De acordo com apuração da Agência Brasil, uma análise preliminar indica que os alertas foram enviados a moradores de Belo Horizonte (MG), Brasília (DF), Campo Grande (MS), Curitiba (PR), Rio Branco (AC), Rio de Janeiro (RJ), Salvador (BA) e São Paulo (SP). Juntas, essas cidades somam cerca de 30 milhões de habitantes. Além das capitais, também houve registros de envio em municípios menores de São Paulo, Rio de Janeiro e Mato Grosso do Sul.
Em coletiva realizada na manhã deste sábado, o secretário nacional de Proteção e Defesa Civil do Ministério da Integração e do Desenvolvimento Regional, Wolnei Wolff, informou que, durante a invasão ao sistema Defesa Civil Alerta, foram emitidas dez notificações diferentes.

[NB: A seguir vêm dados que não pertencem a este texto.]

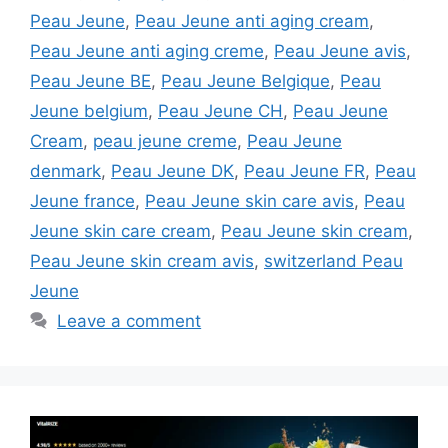
Peau Jeune
,
Peau Jeune anti aging cream
,
Peau Jeune anti aging creme
,
Peau Jeune avis
,
Peau Jeune BE
,
Peau Jeune Belgique
,
Peau
Jeune belgium
,
Peau Jeune CH
,
Peau Jeune
Cream
,
peau jeune creme
,
Peau Jeune
denmark
,
Peau Jeune DK
,
Peau Jeune FR
,
Peau
Jeune france
,
Peau Jeune skin care avis
,
Peau
Jeune skin care cream
,
Peau Jeune skin cream
,
Peau Jeune skin cream avis
,
switzerland Peau
Jeune
Leave a comment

“Foram nove mensagens emitidas pelo Cell Broadcast [sistema implantado em 2025] e uma pelo sistema SMS [em uso desde 2014 e substituído no ano passado]”, afirmou Wolff.
O Cell Broadcast é a tecnologia utilizada pelo Defesa Civil Alerta para enviar mensagens sobre desastres naturais e eventos climáticos extremos diretamente aos celulares em áreas de risco. O sistema permite que os avisos cheguem rapidamente aos usuários, sem necessidade de aplicativo ou cadastro prévio.
Segundo o secretário, o primeiro alerta foi disparado para Curitiba e, em seguida, usuários de outras localidades passaram a receber as mensagens. Além do aviso sonoro, os textos continham termos como “misantropia” e “invasão alienígena”, entre outras expressões incomuns.
Wolff afirmou que a investigação conduzida pela Polícia Federal, em conjunto com a equipe técnica da Defesa Civil, vai determinar se os envios foram feitos por uma única pessoa ou por um grupo organizado. A Agência Nacional de Telecomunicações (Anatel) também apura o caso.
A suspeita é de que a invasão tenha ocorrido na plataforma da própria Defesa Civil nacional, responsável pela emissão dos alertas.
Em nota, a Anatel informou que, até o momento, “os alertas em questão não passaram pelos canais oficiais da plataforma técnica do sistema, operada pela ABR Telecom (Associação Brasileira de Recursos em Telecomunicações)”.